▶ Material provided:
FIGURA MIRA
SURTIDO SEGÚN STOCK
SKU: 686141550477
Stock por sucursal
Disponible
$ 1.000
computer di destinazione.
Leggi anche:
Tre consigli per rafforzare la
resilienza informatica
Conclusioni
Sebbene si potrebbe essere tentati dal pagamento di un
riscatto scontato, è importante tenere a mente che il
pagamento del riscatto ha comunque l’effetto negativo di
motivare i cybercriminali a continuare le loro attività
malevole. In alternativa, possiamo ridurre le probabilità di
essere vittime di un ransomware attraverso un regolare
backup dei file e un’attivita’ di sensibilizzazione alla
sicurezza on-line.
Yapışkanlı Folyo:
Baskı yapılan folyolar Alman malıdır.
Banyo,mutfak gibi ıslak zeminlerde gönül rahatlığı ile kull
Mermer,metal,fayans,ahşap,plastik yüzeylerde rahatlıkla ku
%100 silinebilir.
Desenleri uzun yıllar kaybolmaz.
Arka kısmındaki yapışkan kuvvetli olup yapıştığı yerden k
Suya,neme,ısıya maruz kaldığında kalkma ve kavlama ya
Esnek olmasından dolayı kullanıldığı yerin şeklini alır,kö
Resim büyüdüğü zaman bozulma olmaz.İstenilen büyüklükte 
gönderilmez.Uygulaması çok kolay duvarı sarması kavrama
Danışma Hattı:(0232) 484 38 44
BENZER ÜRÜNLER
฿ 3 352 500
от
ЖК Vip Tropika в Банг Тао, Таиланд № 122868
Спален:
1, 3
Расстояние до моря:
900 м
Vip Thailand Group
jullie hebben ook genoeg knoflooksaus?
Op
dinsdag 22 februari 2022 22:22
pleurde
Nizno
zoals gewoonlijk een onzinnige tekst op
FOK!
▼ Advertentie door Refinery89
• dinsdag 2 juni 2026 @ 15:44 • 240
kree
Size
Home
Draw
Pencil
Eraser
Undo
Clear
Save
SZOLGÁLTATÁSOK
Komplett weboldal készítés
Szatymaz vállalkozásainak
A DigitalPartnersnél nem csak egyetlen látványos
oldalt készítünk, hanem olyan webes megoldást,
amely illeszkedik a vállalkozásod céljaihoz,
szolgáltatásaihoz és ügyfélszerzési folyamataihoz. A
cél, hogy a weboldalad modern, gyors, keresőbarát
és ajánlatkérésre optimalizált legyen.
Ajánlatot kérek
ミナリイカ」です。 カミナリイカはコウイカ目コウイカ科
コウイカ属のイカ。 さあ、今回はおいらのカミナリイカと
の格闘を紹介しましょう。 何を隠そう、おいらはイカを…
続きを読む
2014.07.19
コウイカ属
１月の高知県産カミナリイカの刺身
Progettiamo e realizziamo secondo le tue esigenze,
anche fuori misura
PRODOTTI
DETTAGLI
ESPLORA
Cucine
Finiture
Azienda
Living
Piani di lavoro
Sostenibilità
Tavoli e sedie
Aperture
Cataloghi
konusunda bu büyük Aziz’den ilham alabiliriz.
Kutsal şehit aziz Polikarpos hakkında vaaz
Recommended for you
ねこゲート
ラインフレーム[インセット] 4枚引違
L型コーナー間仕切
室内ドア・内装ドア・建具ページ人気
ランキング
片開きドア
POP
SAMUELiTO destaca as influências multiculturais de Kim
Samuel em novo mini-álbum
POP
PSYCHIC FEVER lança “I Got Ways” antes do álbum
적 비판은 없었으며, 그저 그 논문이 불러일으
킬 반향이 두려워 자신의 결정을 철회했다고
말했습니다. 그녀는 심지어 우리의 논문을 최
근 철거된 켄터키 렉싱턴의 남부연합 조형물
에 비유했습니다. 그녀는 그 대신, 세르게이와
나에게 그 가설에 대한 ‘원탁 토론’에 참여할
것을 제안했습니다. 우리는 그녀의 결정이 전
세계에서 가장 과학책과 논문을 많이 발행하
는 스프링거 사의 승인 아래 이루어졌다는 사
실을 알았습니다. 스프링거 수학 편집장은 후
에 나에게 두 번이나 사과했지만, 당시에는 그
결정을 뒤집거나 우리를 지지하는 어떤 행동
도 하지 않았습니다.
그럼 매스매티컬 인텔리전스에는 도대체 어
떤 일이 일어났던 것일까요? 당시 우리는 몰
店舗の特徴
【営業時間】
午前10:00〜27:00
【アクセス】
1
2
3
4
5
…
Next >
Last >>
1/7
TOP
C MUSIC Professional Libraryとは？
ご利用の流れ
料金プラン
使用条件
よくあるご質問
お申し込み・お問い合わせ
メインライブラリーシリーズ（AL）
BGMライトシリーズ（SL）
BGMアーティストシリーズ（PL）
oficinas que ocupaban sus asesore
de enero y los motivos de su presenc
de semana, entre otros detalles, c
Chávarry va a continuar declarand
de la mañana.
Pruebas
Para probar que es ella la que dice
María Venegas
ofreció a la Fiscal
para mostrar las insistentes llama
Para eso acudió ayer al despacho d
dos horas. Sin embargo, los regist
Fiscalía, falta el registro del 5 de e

▶ Try it: Would you reproduce the material above exactly as it reads?

▶ Your solution:
FIGURA MIRA
SURTIDO SEGÚN STOCK
SKU: 686141550477
Stock por sucursal
Disponible
$ 1.000
computer di destinazione.
Leggi anche:
Tre consigli per rafforzare la
resilienza informatica
Conclusioni
Sebbene si potrebbe essere tentati dal pagamento di un
riscatto scontato, è importante tenere a mente che il
pagamento del riscatto ha comunque l’effetto negativo di
motivare i cybercriminali a continuare le loro attività
malevole. In alternativa, possiamo ridurre le probabilità di
essere vittime di un ransomware attraverso un regolare
backup dei file e un’attivita’ di sensibilizzazione alla
sicurezza on-line.
Yapışkanlı Folyo:
Baskı yapılan folyolar Alman malıdır.
Banyo,mutfak gibi ıslak zeminlerde gönül rahatlığı ile kull
Mermer,metal,fayans,ahşap,plastik yüzeylerde rahatlıkla ku
%100 silinebilir.
Desenleri uzun yıllar kaybolmaz.
Arka kısmındaki yapışkan kuvvetli olup yapıştığı yerden k
Suya,neme,ısıya maruz kaldığında kalkma ve kavlama ya
Esnek olmasından dolayı kullanıldığı yerin şeklini alır,kö
Resim büyüdüğü zaman bozulma olmaz.İstenilen büyüklükte 
gönderilmez.Uygulaması çok kolay duvarı sarması kavrama
Danışma Hattı:(0232) 484 38 44
BENZER ÜRÜNLER
฿ 3 352 500
от
ЖК Vip Tropika в Банг Тао, Таиланд № 122868
Спален:
1, 3
Расстояние до моря:
900 м
Vip Thailand Group
jullie hebben ook genoeg knoflooksaus?
Op
dinsdag 22 februari 2022 22:22
pleurde
Nizno
zoals gewoonlijk een onzinnige tekst op
FOK!
▼ Advertentie door Refinery89
• dinsdag 2 juni 2026 @ 15:44 • 240
kree
Size
Home
Draw
Pencil
Eraser
Undo
Clear
Save
SZOLGÁLTATÁSOK
Komplett weboldal készítés
Szatymaz vállalkozásainak
A DigitalPartnersnél nem csak egyetlen látványos
oldalt készítünk, hanem olyan webes megoldást,
amely illeszkedik a vállalkozásod céljaihoz,
szolgáltatásaihoz és ügyfélszerzési folyamataihoz. A
cél, hogy a weboldalad modern, gyors, keresőbarát
és ajánlatkérésre optimalizált legyen.
Ajánlatot kérek
ミナリイカ」です。 カミナリイカはコウイカ目コウイカ科
コウイカ属のイカ。 さあ、今回はおいらのカミナリイカと
の格闘を紹介しましょう。 何を隠そう、おいらはイカを…
続きを読む
2014.07.19
コウイカ属
１月の高知県産カミナリイカの刺身
Progettiamo e realizziamo secondo le tue esigenze,
anche fuori misura
PRODOTTI
DETTAGLI
ESPLORA
Cucine
Finiture
Azienda
Living
Piani di lavoro
Sostenibilità
Tavoli e sedie
Aperture
Cataloghi
konusunda bu büyük Aziz’den ilham alabiliriz.
Kutsal şehit aziz Polikarpos hakkında vaaz
Recommended for you
ねこゲート
ラインフレーム[インセット] 4枚引違
L型コーナー間仕切
室内ドア・内装ドア・建具ページ人気
ランキング
片開きドア
POP
SAMUELiTO destaca as influências multiculturais de Kim
Samuel em novo mini-álbum
POP
PSYCHIC FEVER lança “I Got Ways” antes do álbum
적 비판은 없었으며, 그저 그 논문이 불러일으
킬 반향이 두려워 자신의 결정을 철회했다고
말했습니다. 그녀는 심지어 우리의 논문을 최
근 철거된 켄터키 렉싱턴의 남부연합 조형물
에 비유했습니다. 그녀는 그 대신, 세르게이와
나에게 그 가설에 대한 ‘원탁 토론’에 참여할
것을 제안했습니다. 우리는 그녀의 결정이 전
세계에서 가장 과학책과 논문을 많이 발행하
는 스프링거 사의 승인 아래 이루어졌다는 사
실을 알았습니다. 스프링거 수학 편집장은 후
에 나에게 두 번이나 사과했지만, 당시에는 그
결정을 뒤집거나 우리를 지지하는 어떤 행동
도 하지 않았습니다.
그럼 매스매티컬 인텔리전스에는 도대체 어
떤 일이 일어났던 것일까요? 당시 우리는 몰
店舗の特徴
【営業時間】
午前10:00〜27:00
【アクセス】
1
2
3
4
5
…
Next >
Last >>
1/7
TOP
C MUSIC Professional Libraryとは？
ご利用の流れ
料金プラン
使用条件
よくあるご質問
お申し込み・お問い合わせ
メインライブラリーシリーズ（AL）
BGMライトシリーズ（SL）
BGMアーティストシリーズ（PL）
oficinas que ocupaban sus asesore
de enero y los motivos de su presenc
de semana, entre otros detalles, c
Chávarry va a continuar declarand
de la mañana.
Pruebas
Para probar que es ella la que dice
María Venegas
ofreció a la Fiscal
para mostrar las insistentes llama
Para eso acudió ayer al despacho d
dos horas. Sin embargo, los regist
Fiscalía, falta el registro del 5 de e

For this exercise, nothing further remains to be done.